- _Extracted data entries_:
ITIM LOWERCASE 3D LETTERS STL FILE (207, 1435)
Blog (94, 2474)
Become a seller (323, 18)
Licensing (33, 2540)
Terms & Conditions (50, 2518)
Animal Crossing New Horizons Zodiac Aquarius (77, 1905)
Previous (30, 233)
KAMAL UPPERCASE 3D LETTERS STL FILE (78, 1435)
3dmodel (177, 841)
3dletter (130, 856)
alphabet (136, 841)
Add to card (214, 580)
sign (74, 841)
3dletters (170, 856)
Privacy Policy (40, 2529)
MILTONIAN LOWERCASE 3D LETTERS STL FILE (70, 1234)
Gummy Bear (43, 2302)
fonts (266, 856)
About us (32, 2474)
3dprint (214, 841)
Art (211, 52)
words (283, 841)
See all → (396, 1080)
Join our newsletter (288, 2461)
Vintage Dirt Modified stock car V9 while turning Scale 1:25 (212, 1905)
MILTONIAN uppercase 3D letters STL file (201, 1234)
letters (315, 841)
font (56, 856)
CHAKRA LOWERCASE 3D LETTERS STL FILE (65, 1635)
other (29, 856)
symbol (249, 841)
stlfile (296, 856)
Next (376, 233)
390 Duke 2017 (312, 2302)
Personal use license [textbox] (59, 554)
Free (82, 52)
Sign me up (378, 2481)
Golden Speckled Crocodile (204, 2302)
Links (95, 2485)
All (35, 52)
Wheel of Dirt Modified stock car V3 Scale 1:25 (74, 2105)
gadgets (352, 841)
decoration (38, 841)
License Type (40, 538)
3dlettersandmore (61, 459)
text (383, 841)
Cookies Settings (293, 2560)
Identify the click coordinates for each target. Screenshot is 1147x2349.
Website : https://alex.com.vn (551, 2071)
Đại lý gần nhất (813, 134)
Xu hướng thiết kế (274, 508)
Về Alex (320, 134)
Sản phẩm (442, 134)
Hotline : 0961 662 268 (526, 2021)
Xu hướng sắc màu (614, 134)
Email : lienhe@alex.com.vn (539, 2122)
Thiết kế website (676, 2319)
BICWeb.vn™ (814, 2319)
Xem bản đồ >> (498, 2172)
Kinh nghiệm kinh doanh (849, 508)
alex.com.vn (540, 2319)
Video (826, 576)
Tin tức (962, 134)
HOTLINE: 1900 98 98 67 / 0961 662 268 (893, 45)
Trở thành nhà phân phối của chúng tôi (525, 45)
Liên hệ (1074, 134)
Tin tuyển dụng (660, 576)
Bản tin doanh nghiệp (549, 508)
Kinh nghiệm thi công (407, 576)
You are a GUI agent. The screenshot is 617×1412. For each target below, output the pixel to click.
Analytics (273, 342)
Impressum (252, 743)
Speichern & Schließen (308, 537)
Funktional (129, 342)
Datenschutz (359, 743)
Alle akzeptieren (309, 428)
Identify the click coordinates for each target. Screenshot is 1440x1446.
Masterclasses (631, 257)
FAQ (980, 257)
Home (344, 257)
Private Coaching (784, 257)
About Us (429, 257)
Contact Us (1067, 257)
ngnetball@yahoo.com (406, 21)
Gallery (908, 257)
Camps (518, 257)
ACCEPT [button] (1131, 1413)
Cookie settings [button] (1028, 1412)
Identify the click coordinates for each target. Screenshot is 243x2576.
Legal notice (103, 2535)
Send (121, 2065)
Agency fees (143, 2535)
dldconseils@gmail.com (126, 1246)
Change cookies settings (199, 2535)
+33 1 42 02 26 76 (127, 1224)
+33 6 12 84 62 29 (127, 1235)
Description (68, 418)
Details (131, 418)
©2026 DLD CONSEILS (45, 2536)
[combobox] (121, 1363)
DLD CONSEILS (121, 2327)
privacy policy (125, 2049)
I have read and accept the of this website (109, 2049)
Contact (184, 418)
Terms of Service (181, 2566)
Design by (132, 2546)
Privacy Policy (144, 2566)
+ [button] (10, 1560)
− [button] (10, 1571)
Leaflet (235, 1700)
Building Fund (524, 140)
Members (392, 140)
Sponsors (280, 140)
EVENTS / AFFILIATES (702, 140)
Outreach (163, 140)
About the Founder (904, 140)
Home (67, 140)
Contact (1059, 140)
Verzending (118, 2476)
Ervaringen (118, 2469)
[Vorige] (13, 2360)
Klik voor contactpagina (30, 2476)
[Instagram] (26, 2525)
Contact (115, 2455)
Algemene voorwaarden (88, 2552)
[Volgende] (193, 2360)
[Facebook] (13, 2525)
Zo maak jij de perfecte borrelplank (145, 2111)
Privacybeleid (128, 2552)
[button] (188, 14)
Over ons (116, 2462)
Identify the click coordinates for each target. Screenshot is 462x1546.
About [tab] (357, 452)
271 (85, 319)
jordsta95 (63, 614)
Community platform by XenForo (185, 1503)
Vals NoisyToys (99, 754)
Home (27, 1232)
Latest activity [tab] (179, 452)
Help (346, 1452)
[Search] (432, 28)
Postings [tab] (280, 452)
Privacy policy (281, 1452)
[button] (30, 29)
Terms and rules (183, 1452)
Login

- _Task brief_:
All lines above that include the word "stock" must be copied into the answer.

- _Response area_:
Vintage Dirt Modified stock car V9 while turning Scale 1:25 (212, 1905)
Wheel of Dirt Modified stock car V3 Scale 1:25 (74, 2105)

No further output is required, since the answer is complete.